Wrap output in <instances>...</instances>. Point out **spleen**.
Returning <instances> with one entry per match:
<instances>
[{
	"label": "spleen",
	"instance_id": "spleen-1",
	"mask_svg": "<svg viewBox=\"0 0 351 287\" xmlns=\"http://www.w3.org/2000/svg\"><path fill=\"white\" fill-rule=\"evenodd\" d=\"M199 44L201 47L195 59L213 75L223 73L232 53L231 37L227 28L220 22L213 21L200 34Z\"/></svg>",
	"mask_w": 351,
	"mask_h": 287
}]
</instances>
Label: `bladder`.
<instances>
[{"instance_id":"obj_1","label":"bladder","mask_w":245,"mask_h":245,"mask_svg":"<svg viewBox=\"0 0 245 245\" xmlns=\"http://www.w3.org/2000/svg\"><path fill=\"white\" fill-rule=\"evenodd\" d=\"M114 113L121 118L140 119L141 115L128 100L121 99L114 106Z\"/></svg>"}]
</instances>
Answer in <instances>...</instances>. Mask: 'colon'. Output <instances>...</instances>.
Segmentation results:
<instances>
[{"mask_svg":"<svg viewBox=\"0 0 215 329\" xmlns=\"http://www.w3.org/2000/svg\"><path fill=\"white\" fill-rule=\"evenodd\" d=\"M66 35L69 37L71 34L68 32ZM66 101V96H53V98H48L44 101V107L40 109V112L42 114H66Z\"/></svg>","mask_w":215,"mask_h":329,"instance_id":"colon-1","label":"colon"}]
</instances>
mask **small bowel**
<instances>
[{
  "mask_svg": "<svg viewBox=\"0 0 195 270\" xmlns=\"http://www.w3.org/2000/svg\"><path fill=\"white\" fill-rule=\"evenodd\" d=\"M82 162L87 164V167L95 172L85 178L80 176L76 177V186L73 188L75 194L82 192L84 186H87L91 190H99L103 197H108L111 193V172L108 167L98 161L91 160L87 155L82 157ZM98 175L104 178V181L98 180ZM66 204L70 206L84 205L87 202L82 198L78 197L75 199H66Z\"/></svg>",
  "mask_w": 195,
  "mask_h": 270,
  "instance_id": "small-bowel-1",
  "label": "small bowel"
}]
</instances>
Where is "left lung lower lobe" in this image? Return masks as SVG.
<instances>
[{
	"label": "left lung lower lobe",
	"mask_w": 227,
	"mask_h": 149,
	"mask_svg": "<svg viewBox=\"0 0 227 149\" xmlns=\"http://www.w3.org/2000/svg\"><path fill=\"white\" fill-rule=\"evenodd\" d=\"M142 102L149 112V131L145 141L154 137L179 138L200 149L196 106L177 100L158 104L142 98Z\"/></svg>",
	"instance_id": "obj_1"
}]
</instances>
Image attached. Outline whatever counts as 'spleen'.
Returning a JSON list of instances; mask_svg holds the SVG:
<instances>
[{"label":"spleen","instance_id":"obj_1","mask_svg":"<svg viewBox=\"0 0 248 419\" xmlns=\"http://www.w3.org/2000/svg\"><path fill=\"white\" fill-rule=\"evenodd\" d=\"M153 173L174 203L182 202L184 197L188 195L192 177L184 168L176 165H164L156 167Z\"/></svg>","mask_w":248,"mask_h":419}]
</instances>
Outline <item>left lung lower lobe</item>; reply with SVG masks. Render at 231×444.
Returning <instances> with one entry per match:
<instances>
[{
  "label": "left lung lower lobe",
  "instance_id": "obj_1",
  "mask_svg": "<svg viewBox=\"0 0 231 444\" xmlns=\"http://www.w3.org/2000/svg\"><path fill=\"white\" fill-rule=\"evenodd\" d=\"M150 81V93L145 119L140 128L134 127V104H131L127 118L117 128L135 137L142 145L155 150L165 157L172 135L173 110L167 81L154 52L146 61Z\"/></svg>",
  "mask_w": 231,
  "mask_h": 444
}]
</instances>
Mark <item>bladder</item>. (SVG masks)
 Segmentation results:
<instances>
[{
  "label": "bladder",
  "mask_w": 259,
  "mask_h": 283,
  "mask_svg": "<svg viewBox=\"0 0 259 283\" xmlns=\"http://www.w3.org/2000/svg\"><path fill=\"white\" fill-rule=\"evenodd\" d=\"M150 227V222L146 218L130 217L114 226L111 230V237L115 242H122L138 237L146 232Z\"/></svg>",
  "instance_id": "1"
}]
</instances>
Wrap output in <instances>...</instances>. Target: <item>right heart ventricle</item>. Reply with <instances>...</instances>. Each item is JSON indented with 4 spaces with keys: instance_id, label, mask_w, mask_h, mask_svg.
────────────────────
• [TASK INSTRUCTIONS]: Write all the data out again, word for word.

• [RESULT OF THE EXERCISE]:
Wrap output in <instances>...</instances>. Point out **spleen**.
Returning <instances> with one entry per match:
<instances>
[{
	"label": "spleen",
	"instance_id": "spleen-1",
	"mask_svg": "<svg viewBox=\"0 0 351 287\" xmlns=\"http://www.w3.org/2000/svg\"><path fill=\"white\" fill-rule=\"evenodd\" d=\"M199 44L201 47L195 59L213 75L223 73L232 53L231 37L227 28L220 22L213 21L200 34Z\"/></svg>",
	"mask_w": 351,
	"mask_h": 287
}]
</instances>
Label: `bladder`.
<instances>
[{"instance_id":"obj_1","label":"bladder","mask_w":245,"mask_h":245,"mask_svg":"<svg viewBox=\"0 0 245 245\" xmlns=\"http://www.w3.org/2000/svg\"><path fill=\"white\" fill-rule=\"evenodd\" d=\"M114 113L121 118L140 119L141 115L128 100L121 99L114 106Z\"/></svg>"}]
</instances>
Answer in <instances>...</instances>. Mask: 'colon'. Output <instances>...</instances>.
Segmentation results:
<instances>
[{"mask_svg":"<svg viewBox=\"0 0 215 329\" xmlns=\"http://www.w3.org/2000/svg\"><path fill=\"white\" fill-rule=\"evenodd\" d=\"M66 35L69 37L71 34L68 32ZM66 101V96H53V98H48L44 101V107L40 109V112L42 114H66Z\"/></svg>","mask_w":215,"mask_h":329,"instance_id":"colon-1","label":"colon"}]
</instances>
mask **small bowel**
<instances>
[{
  "mask_svg": "<svg viewBox=\"0 0 195 270\" xmlns=\"http://www.w3.org/2000/svg\"><path fill=\"white\" fill-rule=\"evenodd\" d=\"M82 162L87 164V167L95 172L85 178L80 176L76 177V186L73 188L75 194L82 192L84 186H87L91 190H99L103 197H108L111 193V172L108 167L98 161L91 160L87 155L82 157ZM98 175L104 178V181L98 180ZM66 204L70 206L84 205L87 202L82 198L78 197L75 199H66Z\"/></svg>",
  "mask_w": 195,
  "mask_h": 270,
  "instance_id": "small-bowel-1",
  "label": "small bowel"
}]
</instances>
Where is "left lung lower lobe" in this image? Return masks as SVG.
<instances>
[{
	"label": "left lung lower lobe",
	"mask_w": 227,
	"mask_h": 149,
	"mask_svg": "<svg viewBox=\"0 0 227 149\" xmlns=\"http://www.w3.org/2000/svg\"><path fill=\"white\" fill-rule=\"evenodd\" d=\"M142 102L149 112V131L145 141L154 137L179 138L200 149L196 106L177 100L158 104L142 98Z\"/></svg>",
	"instance_id": "obj_1"
}]
</instances>
Image attached. Outline whatever counts as 'spleen'.
Returning a JSON list of instances; mask_svg holds the SVG:
<instances>
[{"label":"spleen","instance_id":"obj_1","mask_svg":"<svg viewBox=\"0 0 248 419\" xmlns=\"http://www.w3.org/2000/svg\"><path fill=\"white\" fill-rule=\"evenodd\" d=\"M153 173L174 203L182 202L184 197L188 195L192 177L184 168L176 165H164L156 167Z\"/></svg>","mask_w":248,"mask_h":419}]
</instances>
Outline <item>left lung lower lobe</item>; reply with SVG masks. Render at 231×444.
Returning <instances> with one entry per match:
<instances>
[{
  "label": "left lung lower lobe",
  "instance_id": "obj_1",
  "mask_svg": "<svg viewBox=\"0 0 231 444\" xmlns=\"http://www.w3.org/2000/svg\"><path fill=\"white\" fill-rule=\"evenodd\" d=\"M150 81V93L145 119L140 128L134 127V104H131L127 118L117 128L135 137L142 145L155 150L165 157L172 135L173 110L167 81L154 52L146 61Z\"/></svg>",
  "mask_w": 231,
  "mask_h": 444
}]
</instances>
Mark <item>bladder</item>. (SVG masks)
 Segmentation results:
<instances>
[{
  "label": "bladder",
  "mask_w": 259,
  "mask_h": 283,
  "mask_svg": "<svg viewBox=\"0 0 259 283\" xmlns=\"http://www.w3.org/2000/svg\"><path fill=\"white\" fill-rule=\"evenodd\" d=\"M150 227V222L146 218L130 217L114 226L111 230V237L115 242H122L138 237L146 232Z\"/></svg>",
  "instance_id": "1"
}]
</instances>
Wrap output in <instances>...</instances>. Target: <item>right heart ventricle</item>. Reply with <instances>...</instances>. Each item is JSON indented with 4 spaces with keys: instance_id, label, mask_w, mask_h, mask_svg.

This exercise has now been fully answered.